There is, for example, nothing smart about having to control a car with a human looking out through a window for white lines on the tarmac and the traffic lights on the verge in order to move the steering wheel and pedals in response. Smart is getting the data to feed-back directly into a computer that controls these motions optimally while you sit back in awe having merely specified the destination. But if someone out there building the tech has dared to embed a copy of Excel within the process chain between the sensor acquisition and the motor control actuators, then we are doomed.
Thanks to the famous Go to considered harmful letter of 1968. There was a heated debate about it, and 30 years later it was unconscionable that programming languages could even be conceived of to include a goto statement. Kids these days probably don’t even know what one is.
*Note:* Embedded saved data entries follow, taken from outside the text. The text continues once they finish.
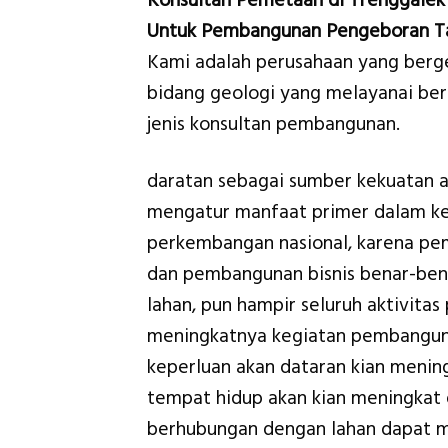
Konsultan Pemetaan di Trenggalek
Untuk Pembangunan Pengeboran T
Kami adalah perusahaan yang berge
bidang geologi yang melayanai be
jenis konsultan pembangunan.
daratan sebagai sumber kekuatan 
mengatur manfaat primer dalam k
perkembangan nasional, karena p
dan pembangunan bisnis benar-bena
lahan, pun hampir seluruh aktivit
meningkatnya kegiatan pembangun
keperluan akan dataran kian menin
tempat hidup akan kian meningkat
berhubungan dengan lahan dapat 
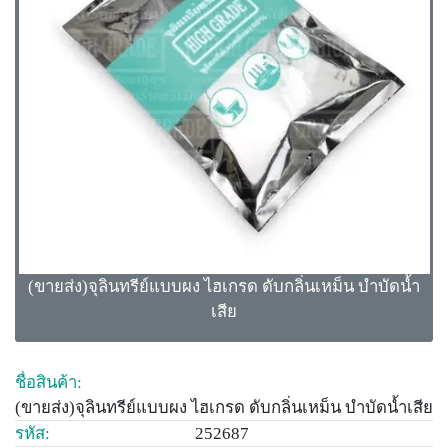
(ขายส่ง)จุลินทรีย์แบบผง ไฮเกรด ดับกลิ่นเหม็น บำบัดนํ้า
เสีย
ชื่อสินค้า:
(ขายส่ง)จุลินทรีย์แบบผง ไฮเกรด ดับกลิ่นเหม็น บำบัดนํ้าเสีย
รหัส:
252687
But just think about all that programming wasted and how much further on we could have been without the inclusion of that single statement which caused so much unnecessary expense and buggy code throughout the years, and then imagine how much damage is being caused by inappropriate use of this inadequate data non-analysis tool up to now and for the next 20 years before it too finally gets buried in the ash-can of history and people don’t even remember that we ever used it in the first place.
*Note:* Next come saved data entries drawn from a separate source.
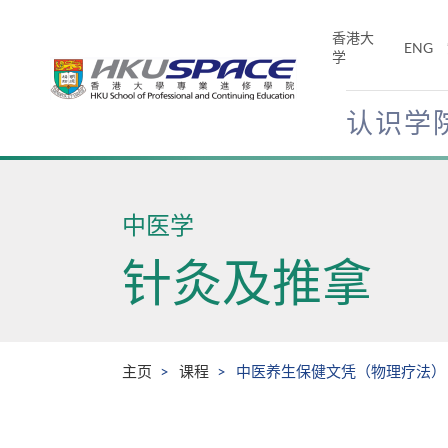
Skip
to
香港大
ENG
main
学
content
认识学
Main
content
start
中医学
针灸及推拿
主页
课程
中医养生保健文凭（物理疗法）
This has been the moment of truth.
Friday, February 10th, 2017 at 1:08 pm - Machining
Here’s some bad out-of-focus video from the latest steel milling.
The milling was bodged because somebody used the wrong size collet which didn’t grip properly and so the cutter slowly slid inside, leaving steps on the job.
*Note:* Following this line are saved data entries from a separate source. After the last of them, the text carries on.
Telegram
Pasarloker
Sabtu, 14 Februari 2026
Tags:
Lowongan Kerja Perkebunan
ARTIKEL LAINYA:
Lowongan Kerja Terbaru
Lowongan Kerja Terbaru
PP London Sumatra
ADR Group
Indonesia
I’ve lost patience for blogging, or filming or documenting things properly. It’s all been out of sorts. Maybe I’m low on VitaminD.
I did feel content while doing a day’s work yanking out lots of small trees by their roots on Saturday.
Progress has been on-going with a number of datalogging and ESP8266 projects, such as this Sonoff S20 smart Socket hack where I got help to install Micropython to turn on and off a vacuum cleaner.
(I am trying to do the same with my heating system boiler, except the ESP8266 I’m using keeps dropping out for no reason.)
I have the view that the “Internet” part of the “Internet of Things” is the problem, with all these servers, gateways, analytics, and remote controls from anywhere in the world. None of it does anything useful, because the value of data and control of a thing is inversely proportional to your remoteness from it in time and space.
The answer is therefore going to be nearby. It’s not ever going to be found from pushing it out to some faraway server in China.
What we really want are “Things with Internet Technology”. That is stuff with Wifi, Webpages and Wisdom. No nonsense, fun, and easily reprogrammable on an escalator of betterness to a high plane than the bare ground we start with.
So, in addition to the cheap and multiples-of cave logger work, I’m proposing a mains cut-off switch that does not contain its own microcontroller — let alone its own pre-installed software. Those are added extra onto the minimally necessary hardware.
All you get from it are four pins on the junction box: Ground, 5V, GPIO-output for on-off, Analog-in for the current draw.
There are about a billion pis, arduinos, microbits and esps out in the world that people know about and are waiting for something like this to plug into, so there is no reason to force your own choice onto them just because you’re familiar with it. That’s what I think.